Dito de outro modo, mais claro: a Rússia já não confia que os EUA ou seus aliados da OTAN estejam sendo satisfatoriamente transparentes quanto às próprias intenções no que tenham a ver com a Líbia e o Oriente Médio.

Há alguns dias, Lavrov falou longamente sobre a Líbia em entrevista a um canal russo de televisão, Tsentr. Mostrou-se profundamente frustrado com a ‘fala dupla’ do Ocidente e os subterfúgios usados para interpretar unilateralmente a Resolução n. 1.973 da ONU, de modo a fazer o que desejava fazer.

Naquela entrevista, Lavrov revelou que há “relatos de que se prepara uma vasta operação na Líbia e que sugerem que os planos estejam sendo desenvolvidos na OTAN e na União Europeia”. E sugeriu bem claramente (e publicamente) que há suspeitas em Moscou de que os EUA conspiram para contornar a exigência de que o Conselho de Segurança autorize operações em terra na Líbia; que em vez de buscar obter a autorização legal, os EUA planejam aplicar uma ‘chave-de-braço’ na Secretaria Geral de Ban Ki-Moon, para que a SG apresente à aliança ocidental “um pedido” para que a OTAN dê cobertura à missão humanitária da ONU; os EUA, então, usariam esse pedido como folha de parreira para iniciar a ocupação por terra.

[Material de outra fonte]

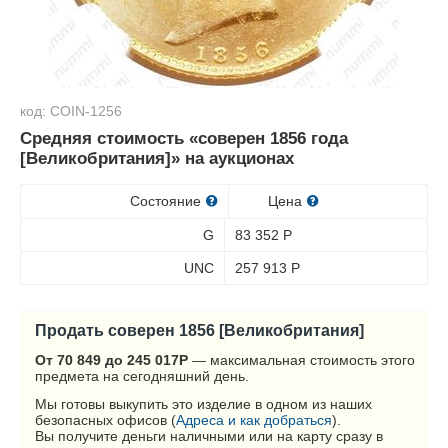
код: COIN-1256
Средняя стоимость «соверен 1856 года
[Великобритания]» на аукционах
Состояние
Цена
G
83 352
Р
UNC
257 913
Р
Продать соверен 1856 [Великобритания]
От 70 849 до 245 017
Р
— максимальная стоимость этого
предмета на сегодняшний день.
Мы готовы выкупить это изделие в одном из наших
безопасных офисов (
Адреса и как добраться
).
Вы получите деньги наличными или на карту сразу в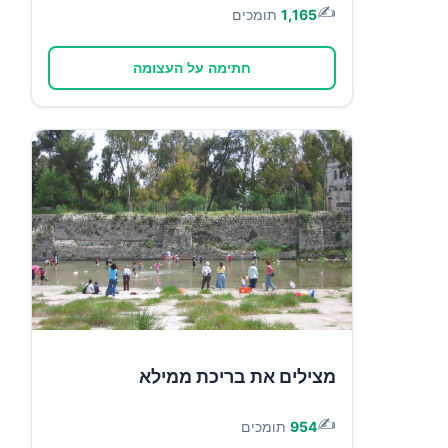
✍️
1,165
תומכים
חתימה על העצומה
מצילים את בריכת ממילא
✍️
954
תומכים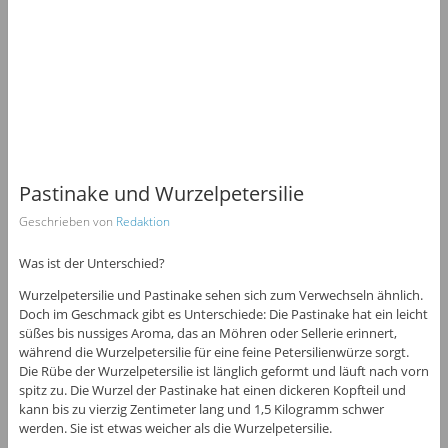
Pastinake und Wurzelpetersilie
Geschrieben von
Redaktion
Was ist der Unterschied?
Wurzelpetersilie und Pastinake sehen sich zum Verwechseln ähnlich.
Doch im Geschmack gibt es Unterschiede: Die Pastinake hat ein leicht
süßes bis nussiges Aroma, das an Möhren oder Sellerie erinnert,
während die Wurzelpetersilie für eine feine Petersilienwürze sorgt.
Die Rübe der Wurzelpetersilie ist länglich geformt und läuft nach vorn
spitz zu. Die Wurzel der Pastinake hat einen dickeren Kopfteil und
kann bis zu vierzig Zentimeter lang und 1,5 Kilogramm schwer
werden. Sie ist etwas weicher als die Wurzelpetersilie.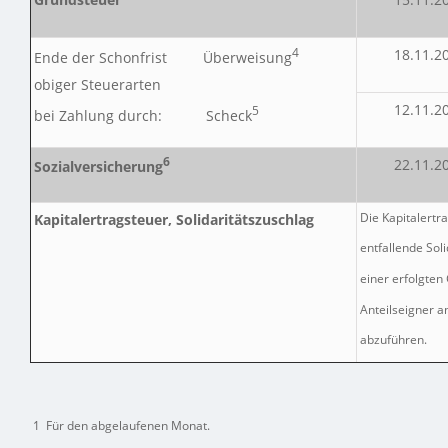
4
18.11.2
Ende der Schonfrist Überweisung
obiger Steuerarten
12.11.2
5
bei Zahlung durch: Scheck
6
22.11.2
Sozialversicherung
Kapitalertragsteuer, Solidaritätszuschlag
Die Kapitalertr
entfallende Soli
einer erfolgte
Anteilseigner a
abzuführen.
1
Für den abgelaufenen Monat.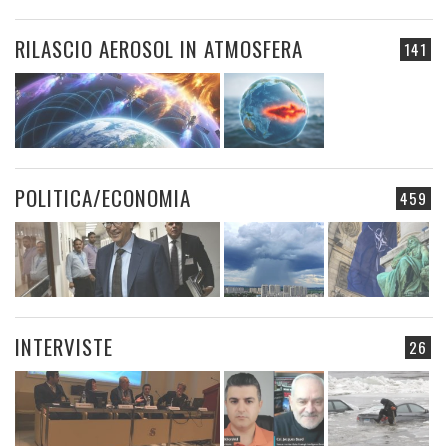
RILASCIO AEROSOL IN ATMOSFERA
141
POLITICA/ECONOMIA
459
INTERVISTE
26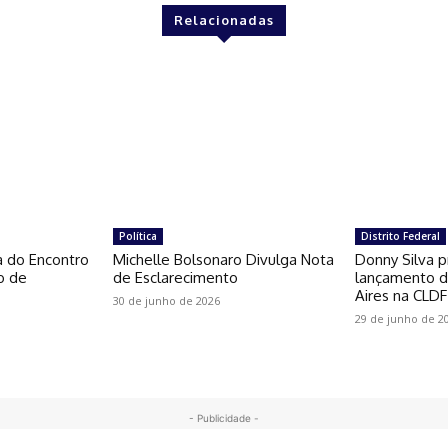
Relacionadas
Política
Distrito Federal
a do Encontro
Michelle Bolsonaro Divulga Nota
Donny Silva p
o de
de Esclarecimento
lançamento do
Aires na CLDF
30 de junho de 2026
29 de junho de 2
- Publicidade -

A divulgação da posição assumida por Rússia e China visa a impedir que a Secretaria Geral de Ban facilite subrepticiamente a operação em terra, da OTAN, na Líbia, que estaria sendo construída. Ban visitou Moscou recentemente, e relatórios russos sugerem que ele teria saído “com as orelhas cheias” de críticas ao modo como preside a ONU. Colunista moscovita sempre bem informado, escreveu, cheio de sarcasmo:

“Há vários modos de dizer politicamente a um hóspede, em nome próprio e em nome de parceiros internacionais: ‘Não estamos muito felizes com seu desempenho, estimado Mr. Ban.’ Em muitos casos, nem se precisa de palavras. É visível para todos que o secretário-geral tem uma queda pelo romantismo revolucionário das guerras civis e apóia, em geral, todos os combatentes da liberdade. Por isso, precisamente, vive de braços dados com os arquiliberais europeus e norte-americanos.

Não se recomenda que o secretário-geral da ONU tome posições políticas extremistas, muito menos que se ponha ao lado da minoria dos estados-membros da ONU, como fez no caso da Líbia e da Costa do Marfim. Não foi eleito para isso. Não se trata de querer forçar Mr. Ban a mudar de posição ou de convicções, mas, apenas, de promover um pequeno ajuste no seu modo de ver as coisas, a favor de maior neutralidade.”

Moscou e Pequim parecem ver o chamado Grupo Líbia de Contato (22 países e seis organizações internacionais) com olhos altamente desconfiados. Referindo-se à decisão do Grupo, em reunião em Roma na 5ª-feira passada, para disponibilizar imediatamente um fundo temporário de US$250 milhões, como ajuda aos rebeldes líbios, Lavrov disse, em tom cáustico, que o grupo “ampliava seus esforços para assumir o papel principal na determinação da política de toda a comunidade internacional em relação à Líbia” e alertou que não deveria estar “tentando substituir o Conselho de Segurança da ONU. E que evitasse tomar posição a favor de um dos lados.”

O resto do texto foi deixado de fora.